Todd Harrison

No. 89
- Position: Tight end

Personal information
- Born: March 20, 1969 (age 57) Gainesville, Florida, U.S.
- Listed height: 6 ft 4 in (1.93 m)
- Listed weight: 260 lb (118 kg)

Career information
- High school: Buchholz (Gainesville)
- College: NC State
- NFL draft: 1992: 5th round, 134th overall pick

Career history
- Chicago Bears (1992)*; Tampa Bay Buccaneers (1992); Minnesota Vikings (1993);
- * Offseason and/or practice squad member only
- Stats at Pro Football Reference

= Todd Harrison (American football) =

American football player (born 1969)

Todd Lewis Harrison (born March 20, 1969) is an American former professional football player who was a tight end in the National Football League (NFL).

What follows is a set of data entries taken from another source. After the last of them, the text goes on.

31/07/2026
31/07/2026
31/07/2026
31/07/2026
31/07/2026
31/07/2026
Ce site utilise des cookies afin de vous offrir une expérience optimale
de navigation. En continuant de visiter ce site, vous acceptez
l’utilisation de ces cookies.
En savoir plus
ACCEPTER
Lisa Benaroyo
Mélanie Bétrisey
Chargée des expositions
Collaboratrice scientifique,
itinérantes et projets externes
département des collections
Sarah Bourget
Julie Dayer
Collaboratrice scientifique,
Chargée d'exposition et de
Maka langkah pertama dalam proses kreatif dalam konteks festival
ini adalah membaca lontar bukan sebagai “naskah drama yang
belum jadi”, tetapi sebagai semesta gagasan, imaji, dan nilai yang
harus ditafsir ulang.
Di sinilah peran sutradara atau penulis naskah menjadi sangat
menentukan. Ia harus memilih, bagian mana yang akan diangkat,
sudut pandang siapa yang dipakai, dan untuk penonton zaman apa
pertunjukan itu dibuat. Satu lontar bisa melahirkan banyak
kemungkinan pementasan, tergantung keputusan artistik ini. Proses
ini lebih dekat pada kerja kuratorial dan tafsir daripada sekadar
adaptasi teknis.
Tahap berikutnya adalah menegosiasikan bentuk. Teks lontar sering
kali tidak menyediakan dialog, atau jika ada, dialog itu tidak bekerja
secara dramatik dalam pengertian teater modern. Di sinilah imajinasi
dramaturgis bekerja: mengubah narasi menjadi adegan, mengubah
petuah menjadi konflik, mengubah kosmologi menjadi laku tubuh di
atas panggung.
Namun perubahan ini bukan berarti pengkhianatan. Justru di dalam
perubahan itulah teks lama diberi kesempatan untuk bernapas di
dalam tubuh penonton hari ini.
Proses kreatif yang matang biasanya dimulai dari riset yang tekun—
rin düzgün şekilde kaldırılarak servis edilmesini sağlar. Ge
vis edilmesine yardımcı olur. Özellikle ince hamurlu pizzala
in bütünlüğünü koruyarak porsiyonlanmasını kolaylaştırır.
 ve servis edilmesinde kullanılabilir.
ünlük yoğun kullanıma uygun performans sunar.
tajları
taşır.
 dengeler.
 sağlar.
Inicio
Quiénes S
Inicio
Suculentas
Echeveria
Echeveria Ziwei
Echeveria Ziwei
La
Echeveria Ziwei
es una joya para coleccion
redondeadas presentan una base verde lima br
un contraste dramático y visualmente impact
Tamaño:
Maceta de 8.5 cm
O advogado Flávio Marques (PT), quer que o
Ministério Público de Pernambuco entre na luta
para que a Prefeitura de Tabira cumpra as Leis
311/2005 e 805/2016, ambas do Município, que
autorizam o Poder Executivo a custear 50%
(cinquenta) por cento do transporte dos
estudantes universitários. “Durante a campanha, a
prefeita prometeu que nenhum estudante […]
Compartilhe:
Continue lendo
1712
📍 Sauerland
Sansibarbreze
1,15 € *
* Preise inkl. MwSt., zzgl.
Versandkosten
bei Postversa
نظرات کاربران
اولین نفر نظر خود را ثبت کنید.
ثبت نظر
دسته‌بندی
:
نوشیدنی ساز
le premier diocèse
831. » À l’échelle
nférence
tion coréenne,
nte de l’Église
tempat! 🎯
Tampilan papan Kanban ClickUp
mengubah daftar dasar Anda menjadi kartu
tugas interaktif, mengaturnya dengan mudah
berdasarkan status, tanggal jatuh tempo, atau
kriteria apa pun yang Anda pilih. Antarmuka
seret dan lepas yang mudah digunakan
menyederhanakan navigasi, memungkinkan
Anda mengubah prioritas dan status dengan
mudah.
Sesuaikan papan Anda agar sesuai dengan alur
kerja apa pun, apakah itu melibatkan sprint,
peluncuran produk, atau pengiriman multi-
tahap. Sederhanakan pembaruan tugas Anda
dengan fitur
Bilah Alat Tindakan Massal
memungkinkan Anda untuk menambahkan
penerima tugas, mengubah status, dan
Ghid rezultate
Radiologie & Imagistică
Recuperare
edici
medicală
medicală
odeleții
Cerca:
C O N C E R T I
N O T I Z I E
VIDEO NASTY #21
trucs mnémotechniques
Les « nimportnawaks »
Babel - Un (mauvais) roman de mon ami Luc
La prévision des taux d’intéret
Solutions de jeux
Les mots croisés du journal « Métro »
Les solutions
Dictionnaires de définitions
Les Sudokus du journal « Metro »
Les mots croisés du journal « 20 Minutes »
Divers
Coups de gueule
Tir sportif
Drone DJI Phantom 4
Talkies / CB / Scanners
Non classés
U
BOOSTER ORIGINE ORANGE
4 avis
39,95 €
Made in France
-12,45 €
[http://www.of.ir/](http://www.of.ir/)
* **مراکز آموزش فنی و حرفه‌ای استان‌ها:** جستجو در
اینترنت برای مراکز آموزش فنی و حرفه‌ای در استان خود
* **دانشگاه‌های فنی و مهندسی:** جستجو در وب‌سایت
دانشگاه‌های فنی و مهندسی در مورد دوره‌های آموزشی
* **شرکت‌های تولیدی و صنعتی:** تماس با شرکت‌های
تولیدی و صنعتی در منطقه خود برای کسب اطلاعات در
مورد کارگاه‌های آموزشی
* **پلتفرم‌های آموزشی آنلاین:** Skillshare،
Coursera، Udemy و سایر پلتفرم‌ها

Harrison was born in Gainesville, Florida and attended Buchholz High School. He played college football for the NC State Wolfpack and was selected by the Chicago Bears in the fifth round of the 1992 NFL draft, the 134th overall pick. He played one game in the NFL, playing for the Tampa Bay Buccaneers in 1992.

Harrison was also signed with the Minnesota Vikings in 1993.

He has two older siblings, a brother named Keith and a sister named Dianne.